HenrikBengtsson / future

:rocket: R package: future: Unified Parallel and Distributed Processing in R for Everyone
https://future.futureverse.org
957 stars 83 forks source link

interruptible calls to value and resolved #214

Closed rubenarslan closed 6 years ago

rubenarslan commented 6 years ago

I frequently find myself having to restart an Rstudio session, because resolved or value don't return (don't seem to ever return). I understand why value does not return if the future isn't finished, but I thought resolved would always return immediately. Once this happens, Esc and the stop button in Rstudio don't help, only force-quitting R. I haven't yet been able to isolate why this works sometimes and not others. These are usually implicit futures with a nested topology: list(remote, multicore).

Is this a known problem or would a reproducible example help?

HenrikBengtsson commented 6 years ago

Hi. Hard to say what's going on without a reproducible example and other details. For instance, it may be that the master R process is busy retrieving a large amount of data from one of the R workers. See also if you can reproduce this in a plain R session outside of RStudio - could be an RStudio thing.

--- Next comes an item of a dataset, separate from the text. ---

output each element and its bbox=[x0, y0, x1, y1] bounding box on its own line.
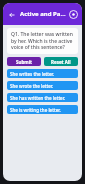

HenrikBengtsson commented 6 years ago

... and yes, resolved() should be non-blocking and return momentarily with either FALSE or TRUE.

rubenarslan commented 6 years ago

Can you help me make reproducible examples for these problems? Obviously, it's a bit harder since it involves private servers... I don't know what you'd need to know about my server's setups etc.

Like I said, this doesn't always happen. Just now, I tried to send a job to one computation server (without an error message, no R process was ever spawned when viewed via top on the server). When I tried accessing the future's value, R hung and I had to force-quit. It seems unlikely that a huge amount of data was being transmitted, since this was right after job submission and the data isn't huge. After this, I restarted R. Trying to call login <- tweak(remote, workers = rep("arslan@arc-srv-cpt7.mpib-berlin.mpg.de", 1), persistent = FALSE); plan(login) led to this error message

Error: Internal error: Unexpected result retrieved for ClusterFuture future (‘’): ‘NA’

The second server is from what I can tell identical in setup to another, for which it worked immediately. I can ssh in and run R on both, same R version etc, except the first one (with the error) runs Ubuntu 16, the other 14.

HenrikBengtsson commented 6 years ago

Before anything else, for:

Error: Internal error: Unexpected result retrieved for ClusterFuture future (‘’): ‘NA’

see Issue #215

rubenarslan commented 6 years ago

Ok, so this was a version mismatch (1.7.0 vs. 1.8.0). I'm not 100% sure that the new version was already loaded before the restart after the hang. I'll see if it recurs.

HenrikBengtsson commented 6 years ago

Thanks for the follow up. Yes, running with new future 1.8.0 on master and future (< 1.8.0) on workers will cause problems and non-informative error messages like what you've seen. It could also be that it explains the silent "stalls" you're observing. Not detecting that future is not installed or is outdated on the workers is an oversight by me in the future 1.8.0 release - I'll improve this in the next release (Issue #216).

HenrikBengtsson commented 6 years ago

UPDATE: I stumbled upon a similar "non-responsiveness" in futures that occurred when the worker didn't have the future package installed. I could reproduce it, I added a test, and fixed it in commit 634729e. Later I added code to detect when the future package was missing resulting in an early and nicer error being signaled. Both layers of protection helps avoid this non-responsiveness of workers.

Hopefully, these updates helps in your case as well. To test the new code, use:

remotes::install_github('HenrikBengtsson/future@develop')

I'm closing this issue, but please feel free to reopen if the new code is not helping.